Tarikh al-Yaqubi
- Author: Ya'qubi
- Original title: تاريخ الیعقوبي
- Language: Arabic
- Subject: World History, Islamic History
- Genre: Historical
- Publication date: 9th century
- Publication place: Abbasid Caliphate
- Media type: Print

= Tarikh al-Yaqubi =

Classic Islamic history book

Tārīkh Ibn Wāḍiḥ (تآريخ ابن واضح) or popularly Tārīkh al-Yaʿqūbī (تآريخ اليعقوبي), in English the History of Ibn Wāḍiḥ or the History of al-Yaʿqūbī, is a well-known classical Islamic history book, written by al-Yaʿqūbī.

Like his contemporary Al-Dinawari, Ya'qubi's histories, unlike those of their predecessors, aimed to entertain as well as instruct; they are "literary" productions. His history is divided into two parts.

In the first he gives a comprehensive account of the pre-Islamic and non-Islamic peoples, especially of their religion and literature. For the time of the patriarchs his source is now seen to be the Syriac work published by Karl Bezold as Die Schatzhöhle. In his account of India he is the first to give an account of the stories of Kalila and Dimna, as well as of Sindibad (Sinbad). When treating of Greece he gives many extracts from the philosophers (cf. M. Klamroth in the Zeitschrift der deutschen morgenländischen Gesellschaft, vols. xl. and xli.).

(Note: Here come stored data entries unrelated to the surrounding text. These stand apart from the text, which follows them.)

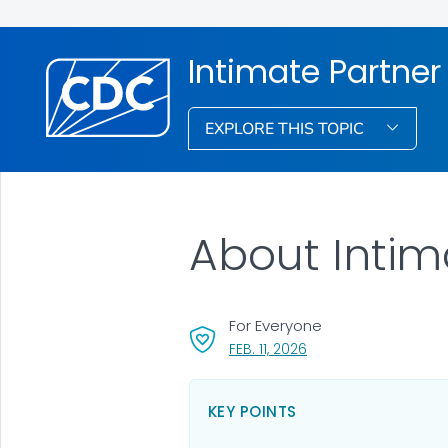
Intimate Partner
EXPLORE THIS TOPIC
About Intim
For Everyone
, VISIT LINK FOR DETAIL
FEB. 11, 2026
KEY POINTS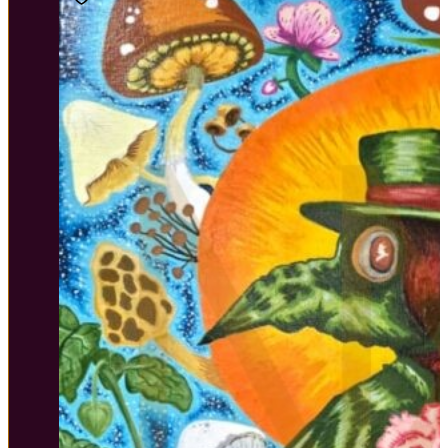
$45.00
through
$80.00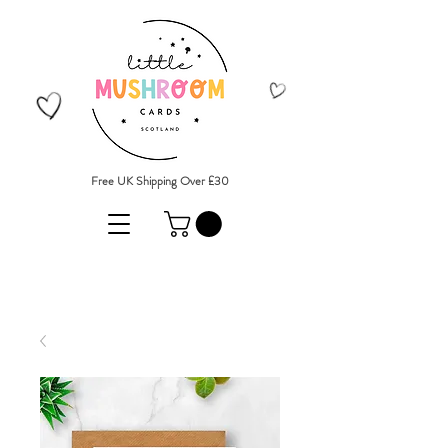
Free UK Shipping Over £30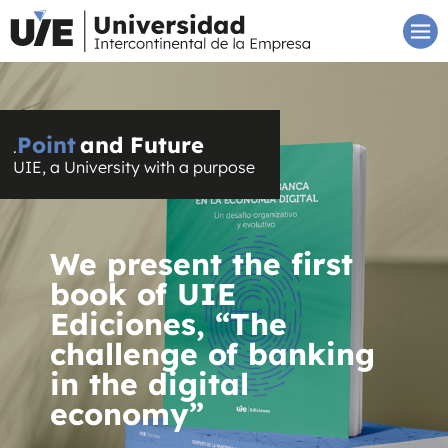
Point
and Future
.
UIE, a University with a purpose
We present the first
book of UIE
Ediciones, “The
challenge of banking
in the digital
economy”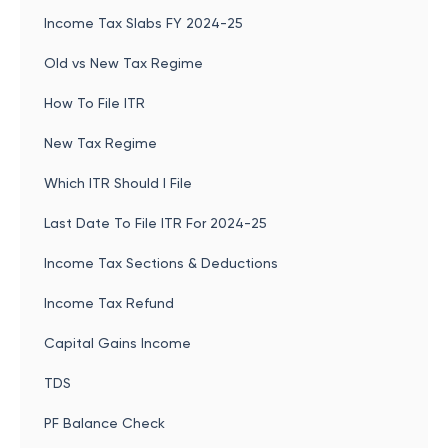
Income Tax Slabs FY 2024-25
Old vs New Tax Regime
How To File ITR
New Tax Regime
Which ITR Should I File
Last Date To File ITR For 2024-25
Income Tax Sections & Deductions
Income Tax Refund
Capital Gains Income
TDS
PF Balance Check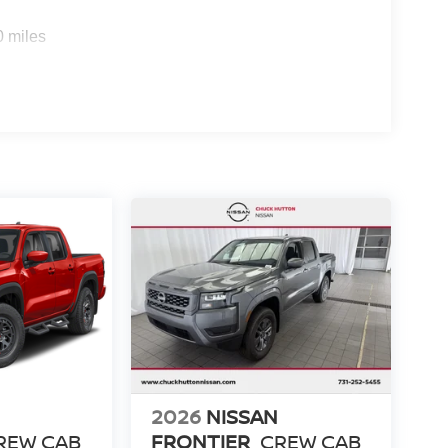
0 miles
2026
NISSAN
REW CAB
FRONTIER
CREW CAB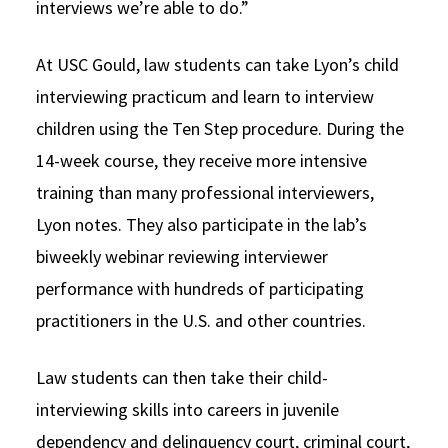
interviews we’re able to do.”
At USC Gould, law students can take Lyon’s child
interviewing practicum and learn to interview
children using the Ten Step procedure. During the
14-week course, they receive more intensive
training than many professional interviewers,
Lyon notes. They also participate in the lab’s
biweekly webinar reviewing interviewer
performance with hundreds of participating
practitioners in the U.S. and other countries.
Law students can then take their child-
interviewing skills into careers in juvenile
dependency and delinquency court, criminal court,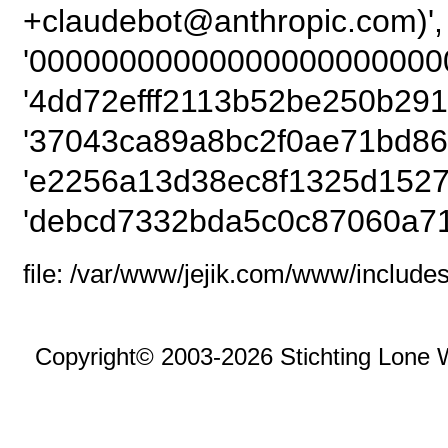
+claudebot@anthropic
'00000000000000000000000
'4dd72efff2113b52be250b291
'37043ca89a8bc2f0ae71bd86
'e2256a13d38ec8f1325d1527
'debcd7332bda5c0c87060a71
file: /var/www/jejik.com/www/includes
Copyright© 2003-2026 Stichting Lone 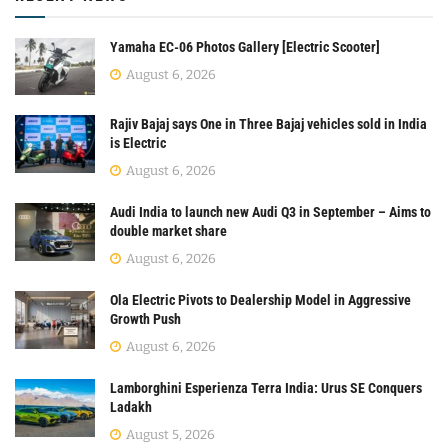
Yamaha EC-06 Photos Gallery [Electric Scooter]
August 6, 2026
Rajiv Bajaj says One in Three Bajaj vehicles sold in India
is Electric
August 6, 2026
Audi India to launch new Audi Q3 in September – Aims to
double market share
August 6, 2026
Ola Electric Pivots to Dealership Model in Aggressive
Growth Push
August 6, 2026
Lamborghini Esperienza Terra India: Urus SE Conquers
Ladakh
August 5, 2026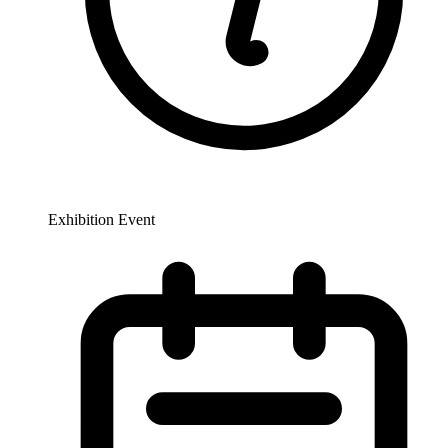
Exhibition Event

The second part contains the Islamic history starting from the life of Mohammed, through the Caliphs, Imams and Monarchy down to 259/872 and is neither extreme nor unfair. The work is characterized by its detailed account of some provinces, such as Armenia and Khorasan, by its astronomical details and its quotations from religious authorities rather than poets. He discussed the Umayyad Caliphate and Abbasid Caliphate in detail.